Шрифт:
— Нет, доктор, я таким недугом не страдаю. Ну, может, рюмочку в день рождения… или на юбилей.
— Это вы молодец, — весело крякнул тот. — Тогда мы ограничимся только очками. По одному плюсику. Не возражаете?
Свистунов не возражал.
— Для чтения. Или какой-нибудь другой мелкой работы. А так у вас все в порядке, не волнуйтесь. И наблюдайте за собой, наблюдайте.
Поблагодарив, Никита Аверьянович подхватился и форсированным маршем направился в «Оптику» и оттуда в ближайший супермаркет отовариться на предстоящую неделю. Отоварился, вскинул рюкзак на плечи и— прямиком на автостанцию.

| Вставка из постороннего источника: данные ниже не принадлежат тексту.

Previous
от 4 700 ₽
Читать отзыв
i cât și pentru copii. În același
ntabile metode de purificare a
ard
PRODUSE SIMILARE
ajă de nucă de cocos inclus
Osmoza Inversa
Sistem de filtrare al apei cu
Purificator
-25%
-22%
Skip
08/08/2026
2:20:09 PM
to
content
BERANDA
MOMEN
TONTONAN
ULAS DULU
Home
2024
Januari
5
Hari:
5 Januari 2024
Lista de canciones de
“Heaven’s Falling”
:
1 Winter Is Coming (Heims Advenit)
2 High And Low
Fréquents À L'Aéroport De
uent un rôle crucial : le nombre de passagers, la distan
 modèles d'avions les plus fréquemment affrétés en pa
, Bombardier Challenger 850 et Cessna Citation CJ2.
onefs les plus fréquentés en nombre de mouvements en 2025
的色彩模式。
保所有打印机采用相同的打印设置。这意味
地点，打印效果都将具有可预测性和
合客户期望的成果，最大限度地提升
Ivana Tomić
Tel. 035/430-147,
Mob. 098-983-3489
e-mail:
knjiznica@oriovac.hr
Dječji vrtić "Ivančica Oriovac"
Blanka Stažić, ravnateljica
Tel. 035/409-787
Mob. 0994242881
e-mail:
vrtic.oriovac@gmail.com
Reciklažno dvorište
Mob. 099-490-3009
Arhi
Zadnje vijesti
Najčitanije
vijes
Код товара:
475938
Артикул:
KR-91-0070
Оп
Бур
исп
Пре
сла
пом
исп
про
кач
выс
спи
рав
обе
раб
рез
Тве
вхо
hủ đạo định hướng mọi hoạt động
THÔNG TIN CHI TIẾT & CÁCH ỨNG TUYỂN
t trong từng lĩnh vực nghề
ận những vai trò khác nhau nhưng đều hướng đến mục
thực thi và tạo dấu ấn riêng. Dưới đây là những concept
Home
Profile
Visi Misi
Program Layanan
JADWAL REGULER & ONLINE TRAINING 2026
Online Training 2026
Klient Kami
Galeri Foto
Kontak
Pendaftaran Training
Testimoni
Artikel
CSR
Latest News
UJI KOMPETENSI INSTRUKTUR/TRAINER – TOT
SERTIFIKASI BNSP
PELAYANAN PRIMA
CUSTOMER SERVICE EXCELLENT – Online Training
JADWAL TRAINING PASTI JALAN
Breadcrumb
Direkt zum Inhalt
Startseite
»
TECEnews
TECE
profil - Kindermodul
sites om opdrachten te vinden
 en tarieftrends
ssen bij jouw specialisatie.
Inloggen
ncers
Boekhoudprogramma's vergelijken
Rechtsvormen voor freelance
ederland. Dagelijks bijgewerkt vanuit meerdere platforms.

Покупая билет до своей «Ягодки», пошелестел оставшимися ассигнациями и поморщился: от пенсии остались рожки да ножки, а до будущей еще жить да жить. Но зато когда у него поспеют свои огурцы, помидоры, яблоки… Представил и даже зажмурился от удовольствия. Вот тогда сам Президент Российской Федерации ему позавидует.

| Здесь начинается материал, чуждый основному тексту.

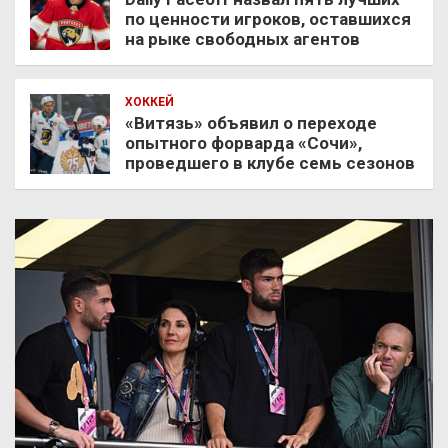
по ценности игроков, оставшихся
на рыке свободных агентов
ХОККЕЙ
«Витязь» объявил о переходе
опытного форварда «Сочи»,
проведшего в клубе семь сезонов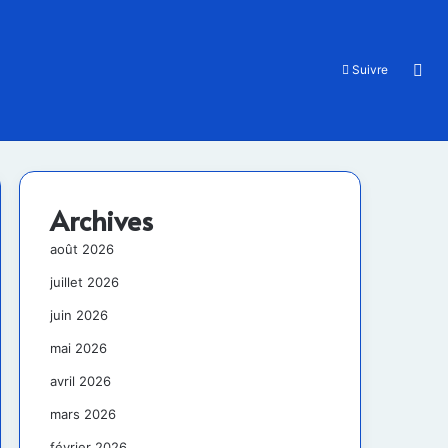
Rec
Suivre
Archives
août 2026
juillet 2026
juin 2026
mai 2026
avril 2026
mars 2026
février 2026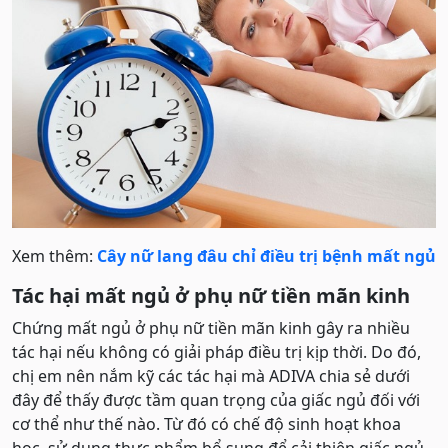
Xem thêm:
Cây nữ lang đâu chỉ điều trị bệnh mất ngủ
Tác hại mất ngủ ở phụ nữ tiền mãn kinh
Chứng mất ngủ ở phụ nữ tiền mãn kinh gây ra nhiều
tác hại nếu không có giải pháp điều trị kịp thời. Do đó,
chị em nên nắm kỹ các tác hại mà ADIVA chia sẻ dưới
đây để thấy được tầm quan trọng của giấc ngủ đối với
cơ thể như thế nào. Từ đó có chế độ sinh hoạt khoa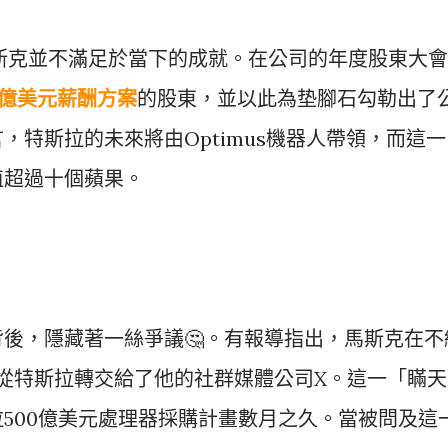
斯克並不滿足於當下的成就。在公司的年度股東大會
0億美元薪酬方案
的股東，並以此為垫腳石勾勒出了
，特斯拉的未來將由Optimus機器人帶領，而這一
值超過十個蘋果。
背後，隱藏著一絲爭議
🤔
。有報導指出，馬斯克在不
從特斯拉轉交給了他的社群媒體公司X。這一「瞞天
500億美元處理器採購計畫數月之久。當被問及這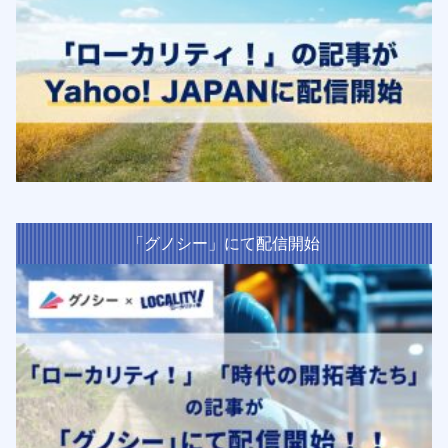
「グノシー」にて配信開始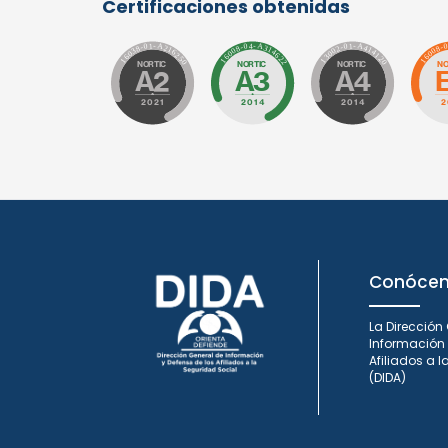
Certificaciones obtenidas
Conóce
La Dirección
Información 
Afiliados a 
(DIDA)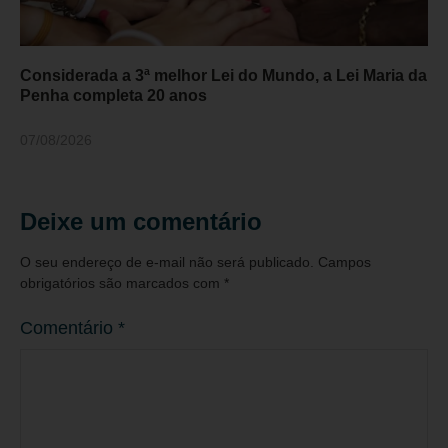
Considerada a 3ª melhor Lei do Mundo, a Lei Maria da
Penha completa 20 anos
07/08/2026
Deixe um comentário
O seu endereço de e-mail não será publicado.
Campos
obrigatórios são marcados com
*
Comentário
*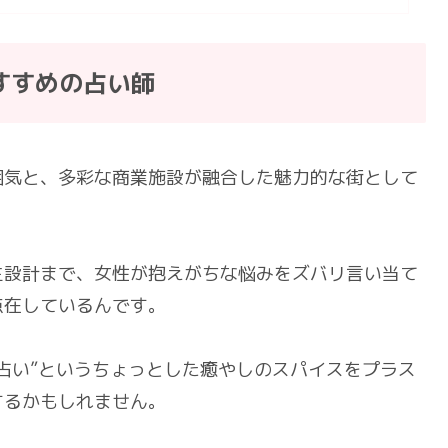
すすめの占い師
囲気と、多彩な商業施設が融合した魅力的な街として
生設計まで、女性が抱えがちな悩みをズバリ言い当て
点在しているんです。
占い”というちょっとした癒やしのスパイスをプラス
するかもしれません。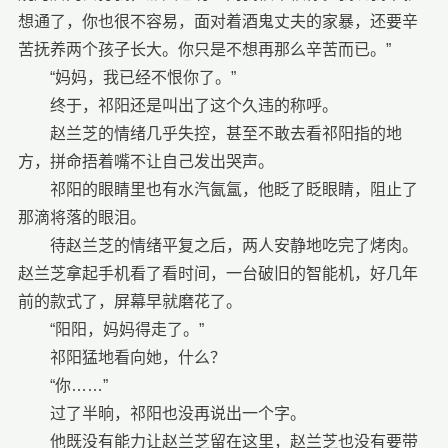
想通了，你也很不容易，面对着酒鬼丈夫的家暴，还要辛
苦抚养两个孩子长大。你只是不想再那么辛苦而已。”
“妈妈，我已经不恨你了。”
终于，祁阳还是叫出了这个久违的称呼。
赵兰芝的情绪几乎失控，甚至不敢去看祁阳指的地
方，拼命捂着嘴不让自己发出哭声。
祁阳的眼睛里也有水汽氤氲，他眨了眨眼睛，阻止了
那滴将落的眼泪。
待赵兰芝的情绪平复之后，两人安静地吃完了烤肉。
赵兰芝拿起手机看了看时间，一台破旧的智能机，好几年
前的款式了，屏幕早就磨花了。
“阳阳，妈妈得走了。”
祁阳猛地看向她，什么？
“你……”
过了半晌，祁阳也没再说出一个字。
他既没有能力让赵兰芝留在这里，赵兰芝也没有要带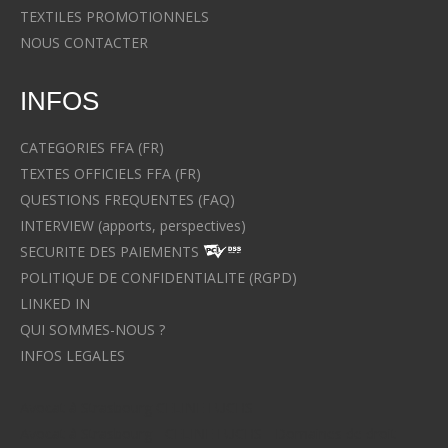
TEXTILES PROMOTIONNELS
NOUS CONTACTER
INFOS
CATEGORIES FFA (FR)
TEXTES OFFICIELS FFA (FR)
QUESTIONS FREQUENTES (FAQ)
INTERVIEW (apports, perspectives)
SECURITE DES PAIEMENTS
POLITIQUE DE CONFIDENTIALITE (RGPD)
LINKED IN
QUI SOMMES-NOUS ?
INFOS LEGALES
Avocat à Strasbourg CELINE FUCHS
Avocat à Strasbourg - CELINE FUCHS - Domaines de droit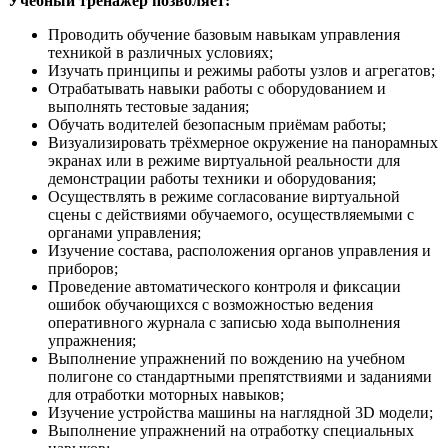
Учебный тренажер позволяет:
Проводить обучение базовым навыкам управления
техникой в различных условиях;
Изучать принципы и режимы работы узлов и агрегатов;
Отрабатывать навыки работы с оборудованием и
выполнять тестовые задания;
Обучать водителей безопасным приёмам работы;
Визуализировать трёхмерное окружение на панорамных
экранах или в режиме виртуальной реальности для
демонстрации работы техники и оборудования;
Осуществлять в режиме согласование виртуальной
сцены с действиями обучаемого, осуществляемыми с
органами управления;
Изучение состава, расположения органов управления и
приборов;
Проведение автоматического контроля и фиксации
ошибок обучающихся с возможностью ведения
оперативного журнала с записью хода выполнения
упражнения;
Выполнение упражнений по вождению на учебном
полигоне со стандартными препятствиями и заданиями
для отработки моторных навыков;
Изучение устройства машины на наглядной 3D модели;
Выполнение упражнений на отработку специальных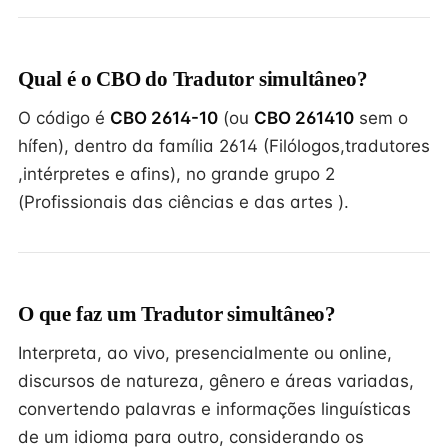
Qual é o CBO do Tradutor simultâneo?
O código é
CBO 2614-10
(ou
CBO 261410
sem o
hífen), dentro da família 2614 (Filólogos,tradutores
,intérpretes e afins), no grande grupo 2
(Profissionais das ciências e das artes ).
O que faz um Tradutor simultâneo?
Interpreta, ao vivo, presencialmente ou online,
discursos de natureza, gênero e áreas variadas,
convertendo palavras e informações linguísticas
de um idioma para outro, considerando os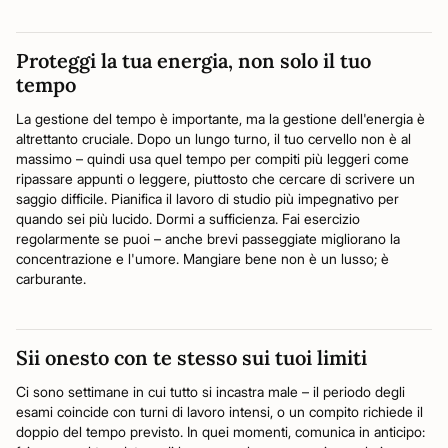
Proteggi la tua energia, non solo il tuo
tempo
La gestione del tempo è importante, ma la gestione dell'energia è
altrettanto cruciale. Dopo un lungo turno, il tuo cervello non è al
massimo – quindi usa quel tempo per compiti più leggeri come
ripassare appunti o leggere, piuttosto che cercare di scrivere un
saggio difficile. Pianifica il lavoro di studio più impegnativo per
quando sei più lucido. Dormi a sufficienza. Fai esercizio
regolarmente se puoi – anche brevi passeggiate migliorano la
concentrazione e l'umore. Mangiare bene non è un lusso; è
carburante.
Sii onesto con te stesso sui tuoi limiti
Ci sono settimane in cui tutto si incastra male – il periodo degli
esami coincide con turni di lavoro intensi, o un compito richiede il
doppio del tempo previsto. In quei momenti, comunica in anticipo:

Автобуса долго не было, и, наверное, от этого нетерпение Свистунова еще больше возрастало. Забыв свои часы в саду, справился о времени у стоящего неподалеку молодого таксиста.
— Семнадцать рублей и тридцать восемь копеек, — глянув на руку ответил тот. — Если спешишь, мигом домчу, а, папаша?

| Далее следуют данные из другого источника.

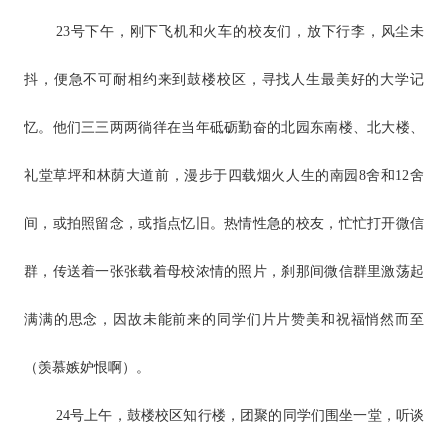
23号下午，刚下飞机和火车的校友们，放下行李，风尘未
抖，便急不可耐相约来到鼓楼校区，寻找人生最美好的大学记
忆。他们三三两两徜徉在当年砥砺勤奋的北园东南楼、北大楼、
礼堂草坪和林荫大道前，漫步于四载烟火人生的南园8舍和12舍
间，或拍照留念，或指点忆旧。热情性急的校友，忙忙打开微信
群，传送着一张张载着母校浓情的照片，刹那间微信群里激荡起
满满的思念，因故未能前来的同学们片片赞美和祝福悄然而至
（羡慕嫉妒恨啊）。
24号上午，鼓楼校区知行楼，团聚的同学们围坐一堂，听谈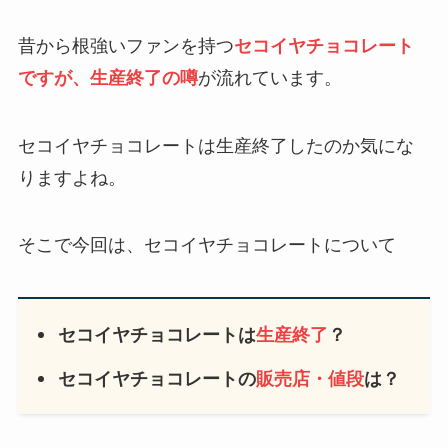
昔から根強いファンを持つ
セコイヤチョコレート
ですが、生産終了の噂
が流れています。
セコイヤチョコレートは生産終了したのか気にな
りますよね。
そこで今回は、セコイヤチョコレートについて
セコイヤチョコレートは
生産終了
？
セコイヤチョコレートの
販売店・値段
は？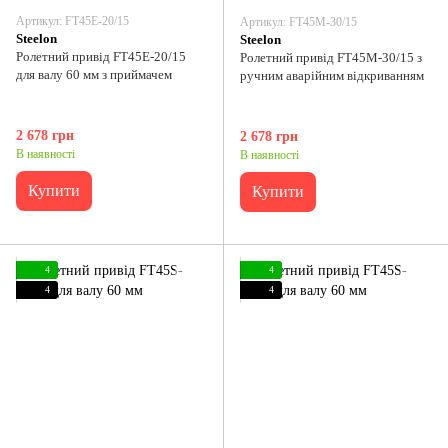
Артикул: FT45E-20/15
Артикул: FT45M-30/15
Steelon
Steelon
Ролетний привід FT45E-20/15
Ролетний привід FT45M-30/15 з
для валу 60 мм з приймачем
ручним аварійним відкриванням
2 678 грн
2 678 грн
В наявності
В наявності
Купити
Купити
4
4
4
4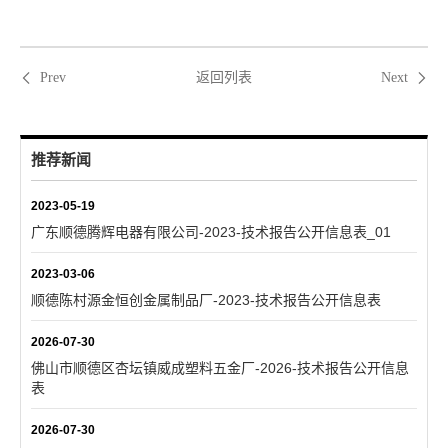
返回列表
Prev
Next
推荐新闻
2023-05-19
广东顺德腾辉电器有限公司-2023-技术报告公开信息表_01
2023-03-06
顺德陈村源金恒创金属制品厂-2023-技术报告公开信息表
2026-07-30
佛山市顺德区杏坛镇威成塑料五金厂-2026-技术报告公开信息
表
2026-07-30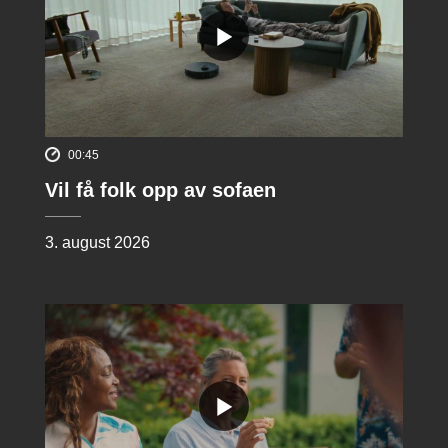
00:45
Vil få folk opp av sofaen
3. august 2026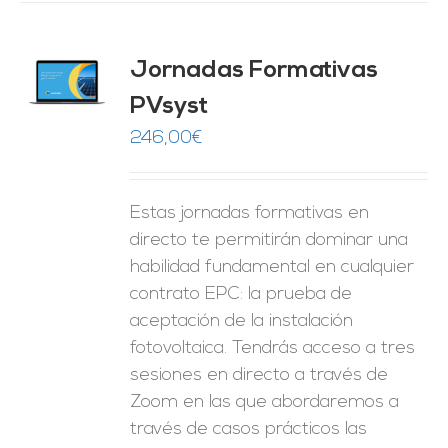
Jornadas Formativas
O
PVsyst
ES
246,00
€
Estas jornadas formativas en
directo te permitirán dominar una
habilidad fundamental en cualquier
contrato EPC: la prueba de
aceptación de la instalación
fotovoltaica. Tendrás acceso a tres
sesiones en directo a través de
Zoom en las que abordaremos a
través de casos prácticos las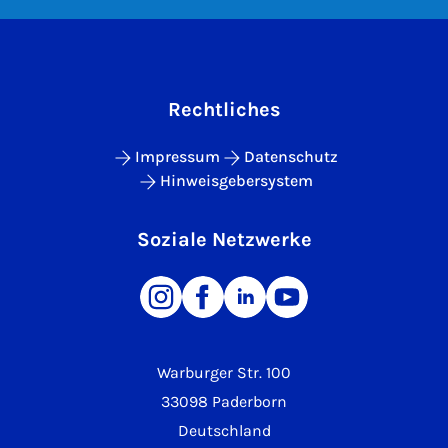
Rechtliches
Impressum
Datenschutz
Hinweisgebersystem
Soziale Netzwerke
Warburger Str. 100
33098 Paderborn
Deutschland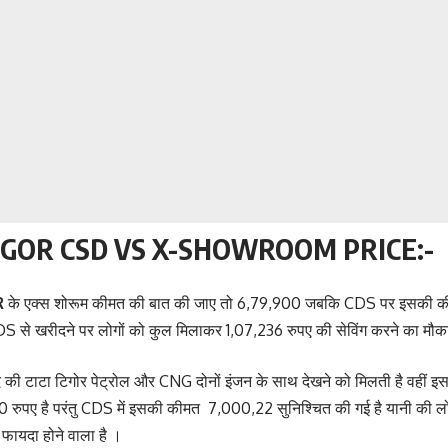
IGOR CSD VS X-SHOWROOM PRICE:-
R
के एक्स शोरूम कीमत की बात की जाए तो 6,79,900 जबकि CDS पर इसकी की
DS से खरीदने पर लोगों को कुल मिलाकर 1,07,236 रुपए की सेविंग करने का मौक
 की टाटा टिगोर पेट्रोल और CNG दोनों इंजन के साथ देखने को मिलती है वहीं इस
रुपए है परंतु
CDS में इसकी कीमत 7,000,22 सुनिश्चित की गई है यानी की ल
फायदा होने वाला है ।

Никита Аверьянович впервые в жизни не нашелся что ответить. Постоял соляным столпом, помучился своим молчанием и побрел куда глаза глядят. Очнулся на остановке совсем другого маршрута. «Ох, жара! Ну, прямо ад на земле!» — простонал рядом совсем уж растелешившийся толстый дядька. От всей одежи на его большом влажно-рыхлом теле остались только пляжные тапочки, цветастые семейные трусы, почему-то называемые шортами, и просторная серая майка с призывом — через всю грудь и спину — полюбить Америку.
Америку Свистунову любить было не за что, и он отошел подальше от этого агитатора за чуждые общечеловеческие ценности. И опять оказался на своей остановке. Жара, лето… Так ведь и жарко оттого, что лето. И лето оттого, что жарко. Как этого некоторые не понимают?
А таксист все стоял. Тоже мокрый, распаренный, хоть и молодой, и не рыхлый. Дверцы его машинешки были распахнуты, как пасть последнего невымершего динозавра.
В душе Никиты Аверьяновича завозились веселые бесенята. Ему опять захотелось справиться у него о времени. И он справился.
— Семнадцать рублей и пятьдесят копеек, — невозмутимо ответил тот, даже не взглянув на часы.
— А чем платить тебе за проезд? Часами? Минутами?
Теперь таксист впал в прострацию, потерянно хватаясь то за руль, то за дверцу.
Свистунов уже отходил к своему подошедшему наконец автобусу, когда тот собрался с мыслями и ответил:
— Эй ты, веселый, разве тебе не известно, что время — деньги? Ну и отсталый же у нас народ!..
Он еще что-то говорил, но Свистунов уже был в автобусе, автобус выкатывался с площади на дорогу, дорога, плавясь под знойным солнцем, вела в «Ягодку». «Ох и жара!» — стонал автобус вместе со всеми своими пассажирами и панелями, болтами и гайками. «Вот это лето!» — радовался Свистунов, смутно догадываясь, что в этом всеобщем людском помутнении виновато и оно.
Уже подходя к своему домику, Никита Аверьянович обратил внимание на мечущуюся вокруг него сороку. Беспокойная взбалмошная птица то садилась на землю, то взлетала опять и ненадолго присаживалась на крыши соседних домов, сарайчиков и туалетов, то опять возвращалась на плоскую крышу его «сакли», всецело поглощенная чем-то очень интересным для ее птичьего ума.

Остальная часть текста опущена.